■ Task description: Please report each line in the material below that includes "which".

■ Data supplied:
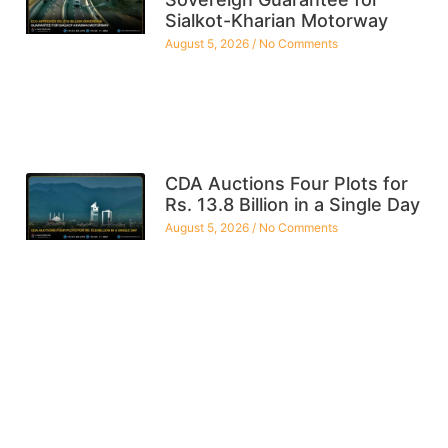
Sialkot-Kharian Motorway
August 5, 2026
No Comments
CDA Auctions Four Plots for
Rs. 13.8 Billion in a Single Day
August 5, 2026
No Comments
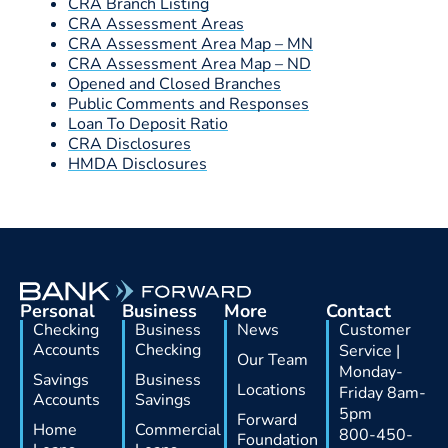
CRA Branch Listing
CRA Assessment Areas
CRA Assessment Area Map – MN
CRA Assessment Area Map – ND
Opened and Closed Branches
Public Comments and Responses
Loan To Deposit Ratio
CRA Disclosures
HMDA Disclosures
Personal
Business
More
Contact
Checking
Business
News
Customer
Accounts
Checking
Service |
Our Team
Monday-
Savings
Business
Locations
Friday 8am-
Accounts
Savings
5pm
Forward
Home
Commercial
800-450-
Foundation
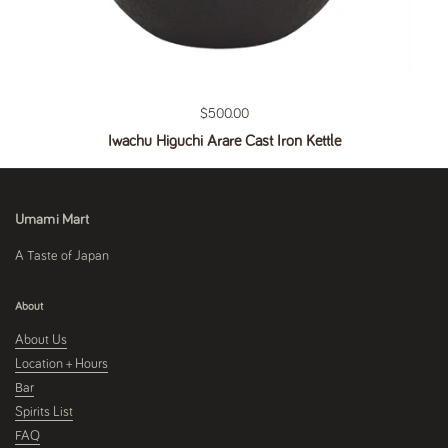
Regular price
$500.00
Iwachu Higuchi Arare Cast Iron Kettle
Umami Mart
A Taste of Japan
About
About Us
Location + Hours
Bar
Spirits List
FAQ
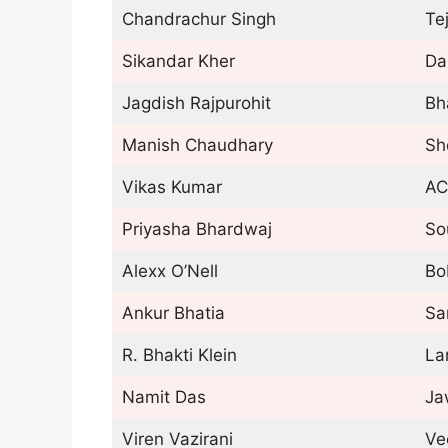
Chandrachur Singh
Te
Sikandar Kher
Da
Jagdish Rajpurohit
Bh
Manish Chaudhary
Sh
Vikas Kumar
AC
Priyasha Bhardwaj
So
Alexx O’Nell
Bo
Ankur Bhatia
Sa
R. Bhakti Klein
La
Namit Das
Ja
Viren Vazirani
Ve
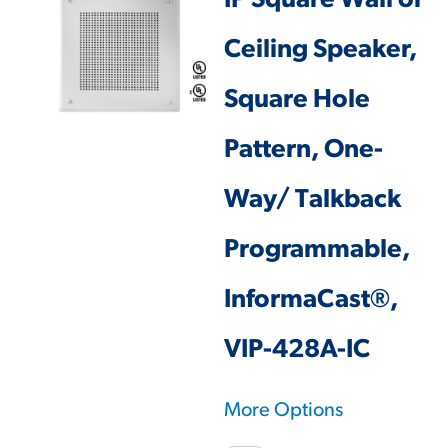
IP Square Wall or
Ceiling Speaker,
Square Hole
Pattern, One-
Way/ Talkback
Programmable,
InformaCast®,
VIP-428A-IC
More Options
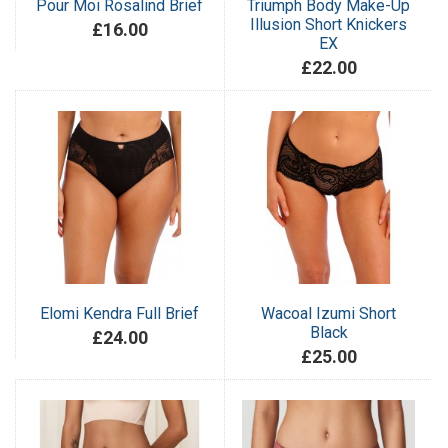
Pour Moi Rosalind Brief
Triumph Body Make-Up
Illusion Short Knickers
£16.00
EX
£22.00
Elomi Kendra Full Brief
Wacoal Izumi Short
Black
£24.00
£25.00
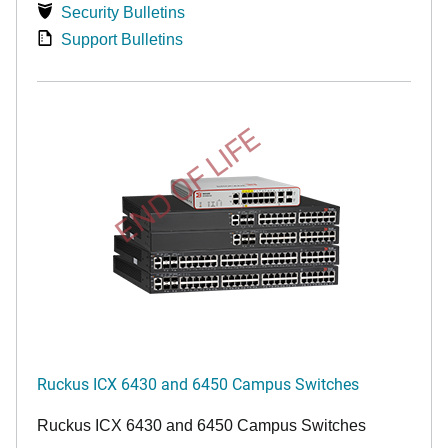
Security Bulletins
Support Bulletins
END OF LIFE
Ruckus ICX 6430 and 6450 Campus Switches
Ruckus ICX 6430 and 6450 Campus Switches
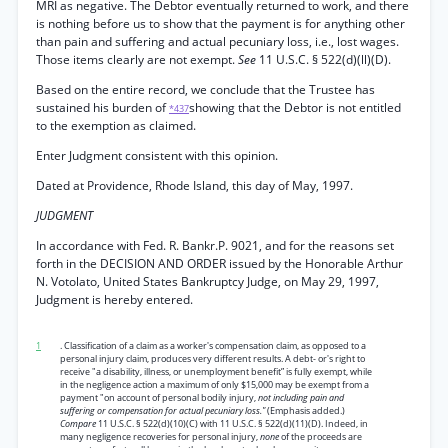
MRI as negative. The Debtor eventually returned to work, and there
is nothing before us to show that the payment is for anything other
than pain and suffering and actual pecuniary loss, i.e., lost wages.
Those items clearly are not exempt.
See
11 U.S.C. § 522(d)(ll)(D).
Based on the entire record, we conclude that the Trustee has
sustained his burden of
showing that the Debtor is not entitled
*437
to the exemption as claimed.
Enter Judgment consistent with this opinion.
Dated at Providence, Rhode Island, this day of May, 1997.
JUDGMENT
In accordance with Fed. R. Bankr.P. 9021, and for the reasons set
forth in the DECISION AND ORDER issued by the Honorable Arthur
N. Votolato, United States Bankruptcy Judge, on May 29, 1997,
Judgment is hereby entered.
1
. Classification of a claim as a worker's compensation claim, as opposed to a
personal injury claim, produces very different results. A debt- or's right to
receive "a disability, illness, or unemployment benefit” is fully exempt, while
in the negligence action a maximum of only $15,000 may be exempt from a
payment "on account of personal bodily injury,
not including pain and
suffering or compensation for actual pecuniary loss."
(Emphasis added.)
Compare
11 U.S.C. § 522(d)(10)(C) with 11 U.S.C. § 522(d)(11)(D). Indeed, in
many negligence recoveries for personal injury,
none
of the proceeds are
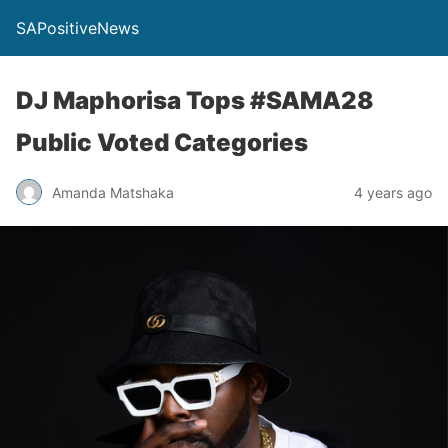
SAPositiveNews
DJ Maphorisa Tops #SAMA28
Public Voted Categories
Amanda Matshaka
4 years ago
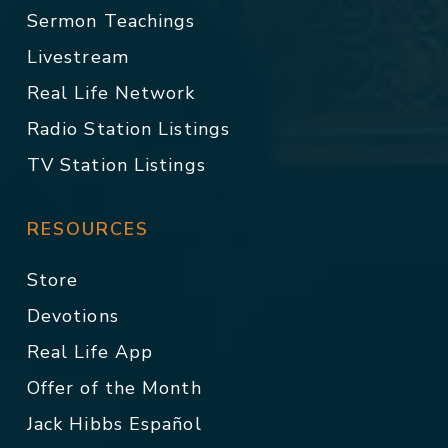
Sermon Teachings
Livestream
Real Life Network
Radio Station Listings
TV Station Listings
RESOURCES
Store
Devotions
Real Life App
Offer of the Month
Jack Hibbs Español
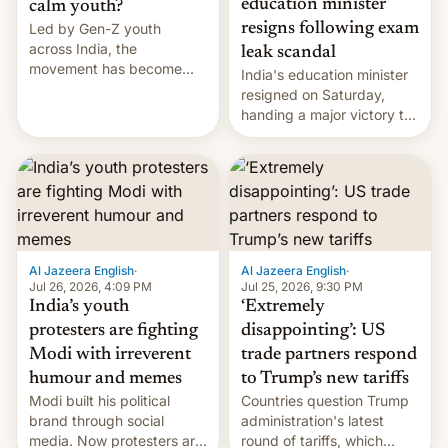
education minister
calm youth?
Led by Gen-Z youth
resigns following exam
across India, the
leak scandal
movement has become
India's education minister
perhaps the biggest
resigned on Saturday,
challenge to Prime Minister
handing a major victory to
Narendra Modi during his
youth protesters who had
12 years in office
demanded he quit to take
responsibility for
examination paper leaks
and erupted in celebration
on news of his departure.
Al Jazeera English
·
Al Jazeera English
·
Jul 26, 2026, 4:09 PM
Jul 25, 2026, 9:30 PM
India’s youth
‘Extremely
protesters are fighting
disappointing’: US
Modi with irreverent
trade partners respond
humour and memes
to Trump’s new tariffs
Modi built his political
Countries question Trump
brand through social
administration's latest
media. Now protesters are
round of tariffs, which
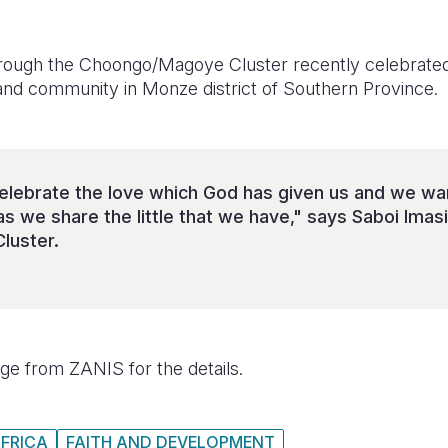
hrough the Choongo/Magoye Cluster recently celebrate
 and community in Monze district of Southern Province.
elebrate the love which God has given us and we want
s we share the little that we have," says Saboi Imas
luster.
e from ZANIS for the details.
FRICA
FAITH AND DEVELOPMENT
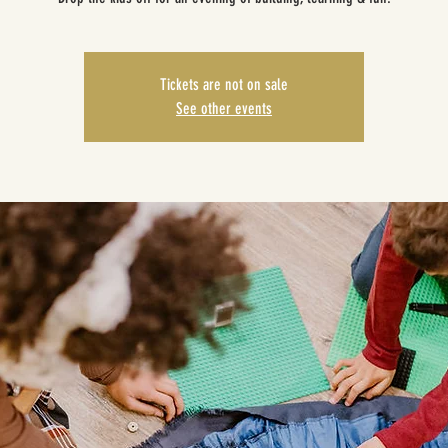
Tickets are not on sale
See other events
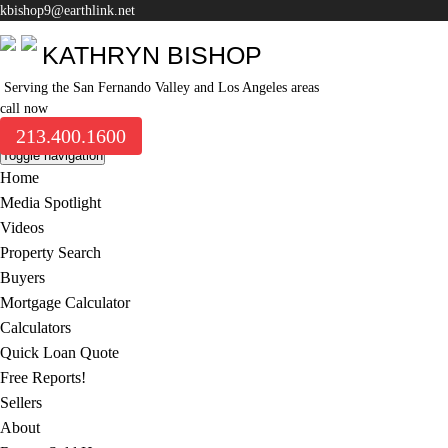
kbishop9@earthlink.net
KATHRYN BISHOP
Serving the San Fernando Valley and Los Angeles areas
call now
213.400.1600
Toggle navigation
Home
Media Spotlight
Videos
Property Search
Buyers
Mortgage Calculator
Calculators
Quick Loan Quote
Free Reports!
Sellers
About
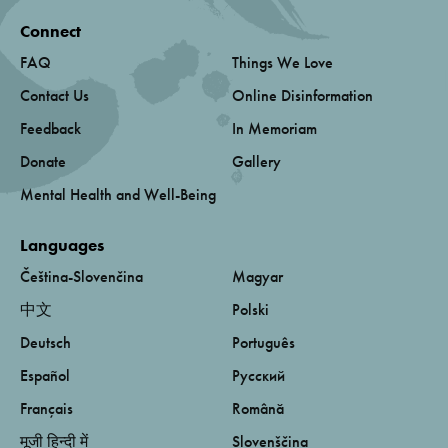
Connect
FAQ
Things We Love
Contact Us
Online Disinformation
Feedback
In Memoriam
Donate
Gallery
Mental Health and Well-Being
Languages
Čeština-Slovenčina
Magyar
中文
Polski
Deutsch
Português
Español
Русский
Français
Română
मूजी हिन्दी में
Slovenščina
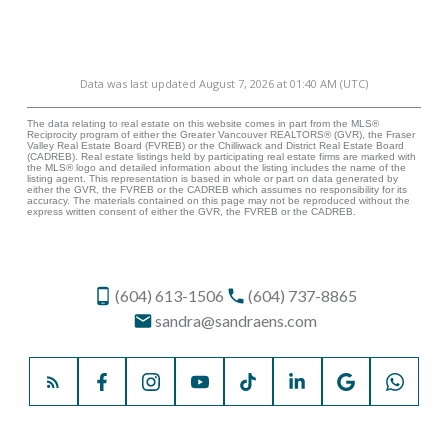
Data was last updated August 7, 2026 at 01:40 AM (UTC)
The data relating to real estate on this website comes in part from the MLS®
Reciprocity program of either the Greater Vancouver REALTORS® (GVR), the Fraser
Valley Real Estate Board (FVREB) or the Chilliwack and District Real Estate Board
(CADREB). Real estate listings held by participating real estate firms are marked with
the MLS® logo and detailed information about the listing includes the name of the
listing agent. This representation is based in whole or part on data generated by
either the GVR, the FVREB or the CADREB which assumes no responsibility for its
accuracy. The materials contained on this page may not be reproduced without the
express written consent of either the GVR, the FVREB or the CADREB.
(604) 613-1506
(604) 737-8865
sandra@sandraens.com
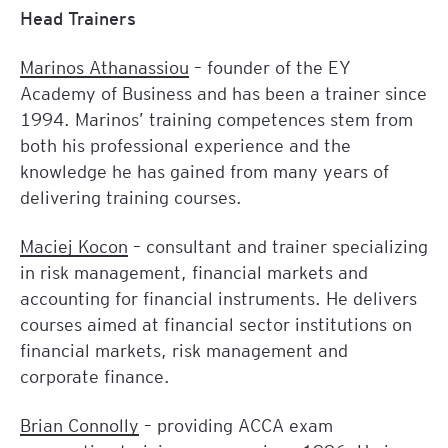
Head Trainers
Marinos Athanassiou
– founder of the EY
Academy of Business and has been a trainer since
1994. Marinos’ training competences stem from
both his professional experience and the
knowledge he has gained from many years of
delivering training courses.
Maciej Kocon
– consultant and trainer specializing
in risk management, financial markets and
accounting for financial instruments. He delivers
courses aimed at financial sector institutions on
financial markets, risk management and
corporate finance.
Brian Connolly
– providing ACCA exam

■ Solution below:
round of tariffs, which
elebrate the love which God has given us and we want
either the GVR, the FVREB or the CADREB which assumes no responsibility for its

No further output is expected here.